Youth Forward Scholarship 2017 – Joshua Trees

Name: Firat Taxpulat
From: Palmdale, California
Grade: 12th Grade
School: Highland High School
Votes: 0

Joshua
Trees

Consisting of shriveled tumbleweed, arid sierras, and barren plains, the Antelope Valley has received negative criticism by its adolescent
inhabitants. Evidence of their reproaches is apparent by the abundance of Twitter posts eliciting the statements “#LeavetheA.V.”
Although I opposed the disdain of these individuals, I quietly stood as a bystander uncompelled to mend their ill feelings.

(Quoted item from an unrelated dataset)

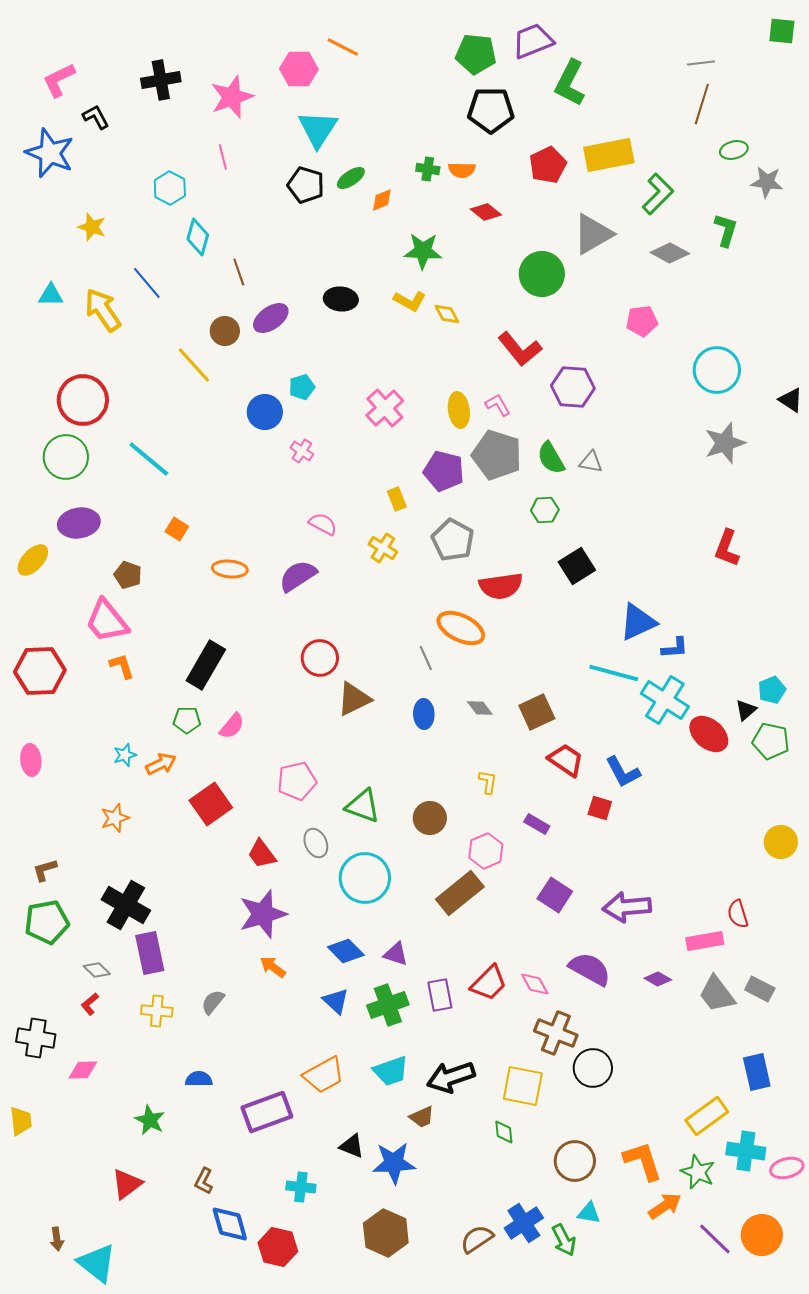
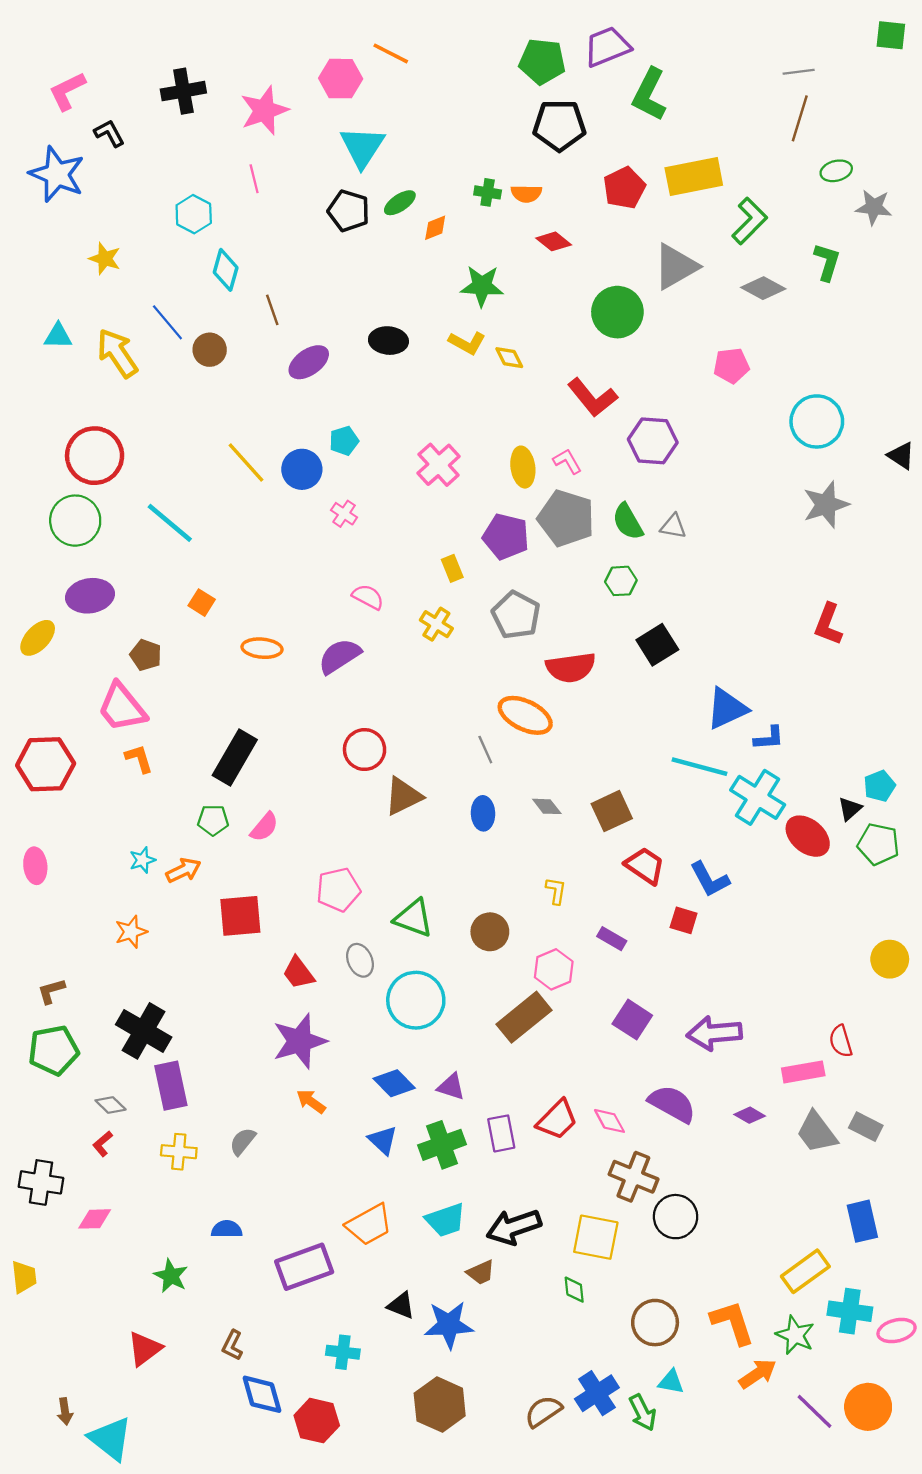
brown circle: (225, 331) -> (210, 350), moved
yellow line: (194, 365) -> (246, 462), moved
red square: (211, 804) -> (240, 916), turned 30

In 2010, after relocating from Northridge to the Antelope Valley, I was uncomfortable with the notion of shattering my unfamiliar society’s long-held pessimistic ideology. After being informed of the death of a local Hillview Middle School student, Nigel Hardy, I was appalled. Enduring the continuous harassment of teenage bullies for his cheerleading involvement, Nigel succumbed to social pressure and committed suicide.

The torments of Nigel’s oppressors justified the pessimistic conception of the Antelope Valley and evoked my obligation to eradicate the widespread condemnation of the region; my cowardice was replaced with purpose.

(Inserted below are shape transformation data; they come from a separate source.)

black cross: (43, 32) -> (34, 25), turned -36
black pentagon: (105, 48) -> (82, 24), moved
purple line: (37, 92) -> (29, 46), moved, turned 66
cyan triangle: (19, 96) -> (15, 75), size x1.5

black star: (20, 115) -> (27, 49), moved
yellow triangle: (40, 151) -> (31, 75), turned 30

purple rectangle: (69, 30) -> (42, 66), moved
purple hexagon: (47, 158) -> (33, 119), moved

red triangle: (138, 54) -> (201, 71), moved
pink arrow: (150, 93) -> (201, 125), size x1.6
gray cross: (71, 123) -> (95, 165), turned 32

I exerted my newly attained conviction by utilizing the national infatuation held by me and other teenagers: basketball. My efforts
constructed the non-profit organization A-Plus Sports Academy. Recruiting poverty-stricken students, I provided a refuge to the
members participating in the A-Plus Sports Academy program. Collectively motivating each other to strive for the forty-five-second goal during our “suicide” running drills, my teammates and I assembled close-knit bonds that are unavailable in some of the players’ households. Supplying accounting classes with Wells Fargo bankers to the senior members of A-Plus Sports Academy, I initiated my teammates’ pursuit of knowledge. Painting murals for our local church and cleansing the debris placed at Marie Kerr Park, my teammates revered the merits of their labor.

Treading through the parched landscape beside my home, I confronted the iconic Joshua tree. The rare plant’s Biblical reference to Joshua leading the Israelites toward the holy land embodies the effect of Nigel’s death over me. Although I never met Nigel, his passing directed my endeavor to institute appreciation for the community into the A-Plus Sports Academy members. Lastly, I pridefully erected an institution gleaming rebelliously against the despairing social stigma shrouding above my home, the Antelope Valley.